美国国家公共电台 NPR Early Voting Changes In North Carolina Spark Bipartisan Controversy(在线收听

 

STEVE INSKEEP, HOST:

This fall's election comes in several parts. Before the fight to win votes, there is a fight over who is allowed to vote. In Georgia, the Republican candidate for governor also heads the office that has been purging voter rolls. And then there's the fight over how people may vote.

Early voting starts today in North Carolina. It is so popular that more than half of North Carolina votes were cast early in 2016. For 2018, lawmakers altered the rules in ways that could lower turnout. Here's Alexandra Olgin of member station WFAE.

ALEXANDRA OLGIN, BYLINE: To prepare for early voting, elections director Adam Ragan in Gaston County, just west of Charlotte, is testing voting machines by running sample ballots through them.

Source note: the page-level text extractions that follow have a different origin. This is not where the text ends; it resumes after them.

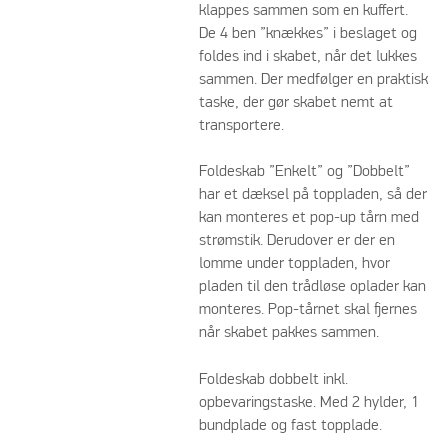
klappes sammen som en kuffert.
De 4 ben ”knækkes” i beslaget og
foldes ind i skabet, når det lukkes
sammen. Der medfølger en praktisk
taske, der gør skabet nemt at
transportere.
Foldeskab ”Enkelt” og ”Dobbelt”
har et dæksel på toppladen, så der
kan monteres et pop-up tårn med
strømstik. Derudover er der en
lomme under toppladen, hvor
pladen til den trådløse oplader kan
monteres. Pop-tårnet skal fjernes
når skabet pakkes sammen.
Foldeskab dobbelt inkl.
opbevaringstaske. Med 2 hylder, 1
bundplade og fast topplade.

(SOUNDBITE OF VOTING MACHINE BEEPING)

OLGIN: These machines were meant to be in five early voting locations throughout the county, but the new law requires all sites within a county to be open from 7 a.m. to 7 p.m. during the week. And as a result, Ragan can only open three sites this election.

ADAM RAGAN: Early voting is very popular in Gaston County, and I would have loved to have more early voting locations. It came down to having more locations, you know, helping more voters versus our fiduciary responsibilities to the county.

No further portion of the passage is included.